Cette princesse devint cependant enceinte et accoucha en 1707 d'un fils. La joie que causa cette naissance, fut bientôt convertie en deuil, ce prince étant mort un an après. Une seconde grossesse releva l'espoir de tout le pays. La P.R. mit au monde le 3. Juillet 1709 une princesse qui fut très-mal reçue, tout le monde désirant passionnément un prince. Cette fille est ma petite figure. Je vis le jour dans le temps que les rois de Danemarc et de Pologne étoient à Potsdam, pour y signer le traité d'alliance contre Charles XII, roi de Suède, afin de pacifier les troubles de Pologne. Ces deux monarques et le roi, mon grand-père, furent mes parrains et assistèrent à mon baptême, qui se fit en grande cérémonie et avec pompe et magnificence. On me nomma Frédérique Sophie Wilhelmine.

Le roi, mon grand-père, prit bientôt beaucoup de tendresse pour moi. A un an et demi j'étois beaucoup plus avancée que les autres enfans, je parlois assez distinctement et à deux ans je marchois seule. Les singeries que je faisois divertissoient ce bon prince, qui s'amusoit avec moi des journées entières.
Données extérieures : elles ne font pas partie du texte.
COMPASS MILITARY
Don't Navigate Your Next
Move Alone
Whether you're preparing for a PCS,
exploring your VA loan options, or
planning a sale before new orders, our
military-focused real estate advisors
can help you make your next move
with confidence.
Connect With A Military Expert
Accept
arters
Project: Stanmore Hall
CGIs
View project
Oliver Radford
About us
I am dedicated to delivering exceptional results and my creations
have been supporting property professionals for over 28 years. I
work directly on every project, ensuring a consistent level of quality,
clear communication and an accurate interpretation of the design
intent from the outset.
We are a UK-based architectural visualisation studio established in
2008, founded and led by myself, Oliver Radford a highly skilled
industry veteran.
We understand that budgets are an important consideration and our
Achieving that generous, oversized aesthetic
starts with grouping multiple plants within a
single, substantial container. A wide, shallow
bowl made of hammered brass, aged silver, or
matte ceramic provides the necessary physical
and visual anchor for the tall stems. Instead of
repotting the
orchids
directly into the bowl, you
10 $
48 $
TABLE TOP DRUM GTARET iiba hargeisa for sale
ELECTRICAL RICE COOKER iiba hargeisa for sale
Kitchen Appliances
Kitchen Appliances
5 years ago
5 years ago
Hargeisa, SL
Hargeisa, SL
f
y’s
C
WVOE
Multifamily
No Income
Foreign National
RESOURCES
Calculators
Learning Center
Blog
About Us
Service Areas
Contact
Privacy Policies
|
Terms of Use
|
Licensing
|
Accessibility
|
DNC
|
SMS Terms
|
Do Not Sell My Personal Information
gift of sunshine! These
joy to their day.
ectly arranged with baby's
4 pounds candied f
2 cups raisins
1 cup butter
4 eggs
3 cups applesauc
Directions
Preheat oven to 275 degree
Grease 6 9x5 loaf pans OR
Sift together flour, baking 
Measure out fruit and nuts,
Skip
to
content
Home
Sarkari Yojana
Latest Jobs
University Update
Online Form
L'année suivante la P. R. accoucha encore d'un prince, qui lui fut aussi enlevé. Une quatrième grossesse donna au mois de Janvier de l'année 1712 la vie à un troisième prince, qui fut nommé Frédéric. Nous fûmes confiés, mon frère et moi aux soins de Madame de Kamken, femme du grand-maître de la garde-robe du roi, et son grand favori. Mais peu de temps après la P. R. étant allée à Hannovre, pour voir l'électeur son père, Madame de Kilmannseck connue depuis sous le nom de Milady Arlington, lui recommanda une demoiselle qui lui servoit de compagnie, pour avoir soin de mon éducation. Cette personne, nommée Letti, étoit fille d'un moine Italien, qui s'étoit enfui de son couvent pour s'établir en Hollande, où il avoit abjuré la foi catholique. Sa plume lui fournissoit le nécessaire. Il est auteur de l'histoire de Brandebourg, qui a été fort critiquée, et de la vie de Charles V. et de Philippe II.

Sa fille avoit gagné sa vie à corriger les gazettes. Elle avoit l'esprit et le coeur Italien, c'est-à-dire très-vif, très souple et très noir. Elle étoit intéressée, hautaine et emportée. Ses moeurs ne dementoient pas son origine, sa coquetterie lui attiroit nombre d'amans qu'elle ne laissoit pas languir. Ses manières étoient Hollandaises c'est-à-dire très-grossières, mais elle savoit cacher ces défauts sous de si beaux dehors, qu'elle charmoit tous ceux qui la voyoient. La P. R. en fut éblouïe comme les autres et se détermina à la placer auprès de moi sur le pied de Demoiselle, avec cette prérogative néanmoins, qu'elle me suivroit partout et seroit admise à ma table.